Concluse
Survive retro horror in Concluse.
The world of Concluse will seem familiar if you’ve suffered through the foggy hellscapes of Silent Hill. There are plenty of similarities, from the fact that you’ve entered an abandoned town in search of your missing wife, to the satisfying puzzles. Technologically, Concluse feels convincingly like a horror game from the mid-’90s, its boxy objects and grainy camera filter helping create the illusion that you’re playing from a spinning CD-ROM.
Concluse even goes beyond most of these retro survival horrors, and most indie games generally, by offering a suite of 3D-animated cutscenes. While the character models are a little rough, and the camerawork is slightly overdramatic, they do a lot to enliven a rather one-note game.
There’s no combat, which is a shame given how much else the game successfully cribs from Silent Hill. But the environments are well detailed, full of items to collect and scattered notes to decipher (even if the low-res imagery makes them hard to read).

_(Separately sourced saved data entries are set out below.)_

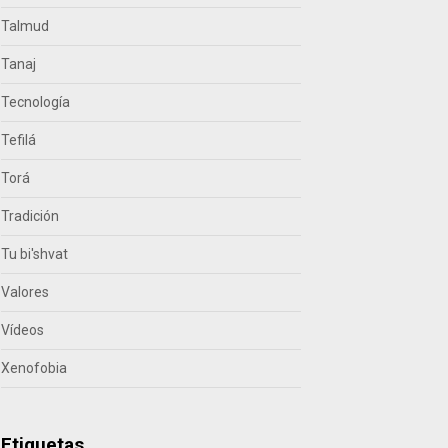
Talmud
Tanaj
Tecnología
Tefilá
Torá
Tradición
Tu bi'shvat
Valores
Vídeos
Xenofobia
Etiquetas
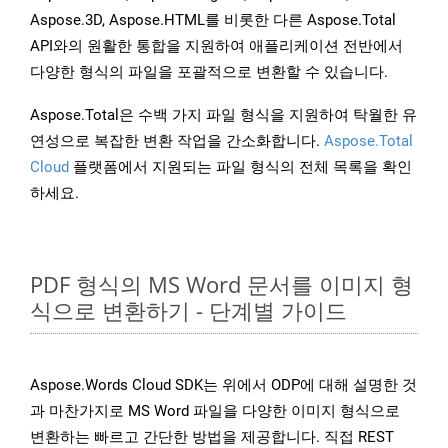
Aspose.3D, Aspose.HTML를 비롯한 다른 Aspose.Total
API와의 원활한 통합을 지원하여 애플리케이션 전반에서
다양한 형식의 파일을 포괄적으로 변환할 수 있습니다.
Aspose.Total은 수백 가지 파일 형식을 지원하여 탁월한 유
연성으로 복잡한 변환 작업을 간소화합니다.
Aspose.Total
Cloud
플랫폼에서 지원되는 파일 형식의 전체 목록을 확인
하세요.
PDF 형식의 MS Word 문서를 이미지 형
식으로 변환하기 - 단계별 가이드
Aspose.Words Cloud SDK는 위에서 ODP에 대해 설명한 것
과 마찬가지로 MS Word 파일을 다양한 이미지 형식으로
변환하는 빠르고 간단한 방법을 제공합니다. 직접 REST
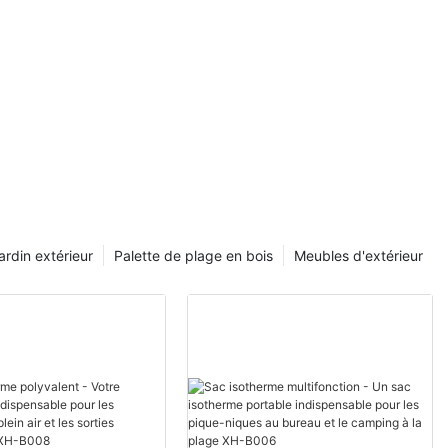
ardin extérieur
Palette de plage en bois
Meubles d'extérieur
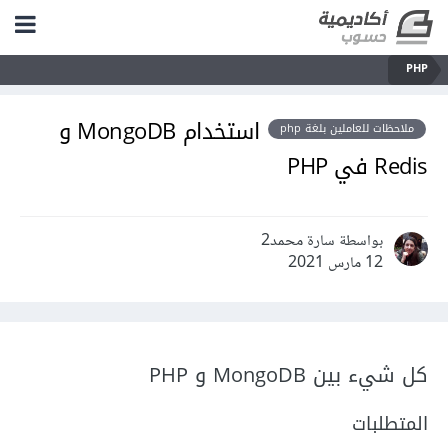
PHP
استخدام MongoDB و
ملاحظات للعاملين بلغة php
Redis في PHP
بواسطة سارة محمد2
12 مارس 2021
كل شيء بين MongoDB و PHP
المتطلبات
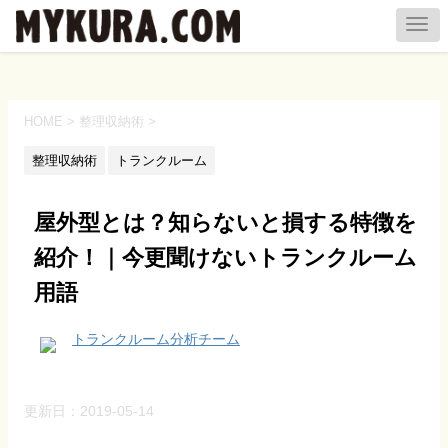
HOME
>
整理収納術
>
整理収納術
トランクルーム
屋外型とは？知らないと損する特徴を
紹介！｜今更聞けないトランクルーム
用語
トランクルーム分析チーム
更新日：
2019-05-14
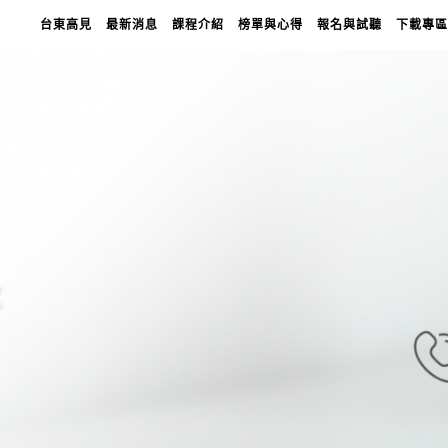
台東高見
最新消息
課程介紹
榜單與心得
報名與試聽
下載專區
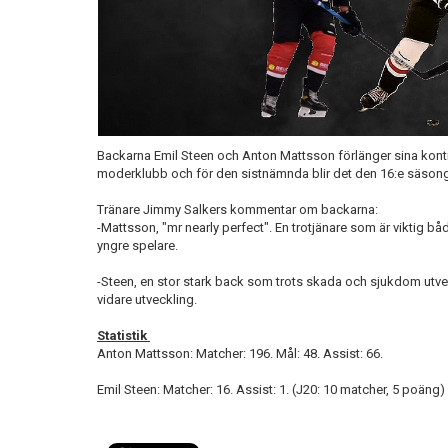
Backarna Emil Steen och Anton Mattsson förlänger sina kontr
moderklubb och för den sistnämnda blir det den 16:e säsong
Tränare Jimmy Salkers kommentar om backarna:
-Mattsson, "mr nearly perfect". En trotjänare som är viktig 
yngre spelare.
-Steen, en stor stark back som trots skada och sjukdom utveckl
vidare utveckling.
Statistik
Anton Mattsson: Matcher: 196. Mål: 48. Assist: 66.
Emil Steen: Matcher: 16. Assist: 1. (J20: 10 matcher, 5 poäng)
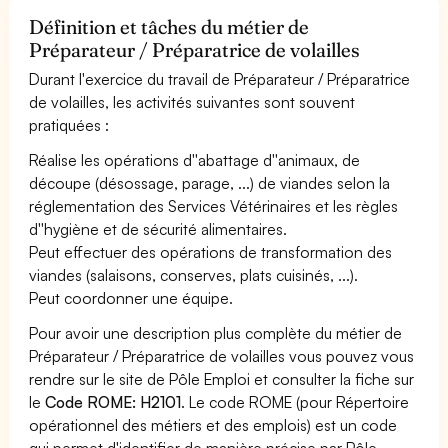
Définition et tâches du métier de
Préparateur / Préparatrice de volailles
Durant l'exercice du travail de Préparateur / Préparatrice
de volailles, les activités suivantes sont souvent
pratiquées :
Réalise les opérations d''abattage d''animaux, de
découpe (désossage, parage, ...) de viandes selon la
réglementation des Services Vétérinaires et les règles
d''hygiène et de sécurité alimentaires.
Peut effectuer des opérations de transformation des
viandes (salaisons, conserves, plats cuisinés, ...).
Peut coordonner une équipe.
Pour avoir une description plus complète du métier de
Préparateur / Préparatrice de volailles vous pouvez vous
rendre sur le site de Pôle Emploi et consulter la fiche sur
le
Code ROME: H2101
. Le code ROME (pour Répertoire
opérationnel des métiers et des emplois) est un code
qui permet d'identifier de manière précise par Pôle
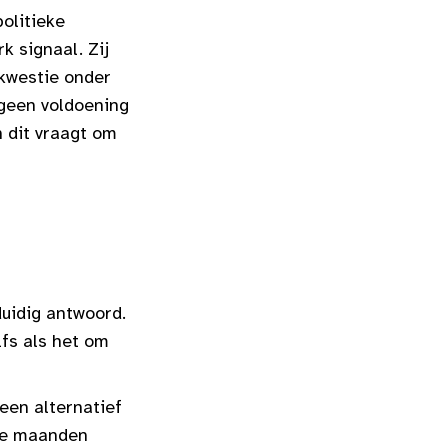
olitieke
k signaal. Zij
 kwestie onder
 geen voldoening
 dit vraagt om
uidig antwoord.
lfs als het om
een alternatief
ele maanden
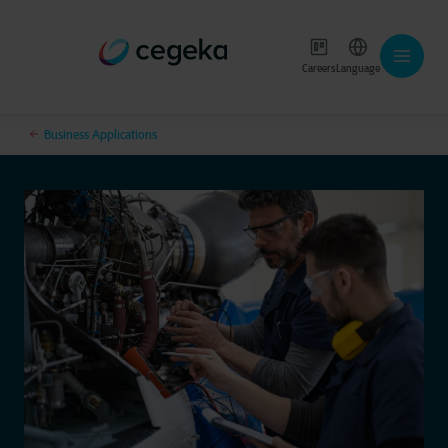
Careers
Language
Business Applications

There’s a steady stream of disturbing sights suggesting a world packed with malevolence, even if it doesn’t seem terribly bothered about upsetting you personally.
Moreover, Concluse is a long game: Long by the standards of most freeware adventures. I mention this not to knock other games, but to compliment the rare freeware developer who has explored an idea to its fullest, rather than leaving a tantalizing taster for a meal that will never come. Like a lot of olderlooking games, it’s never entirely its own animal, but when it comes to aping one of the classics, Concluse is one of the most convincing ’90s survival horrors that never was.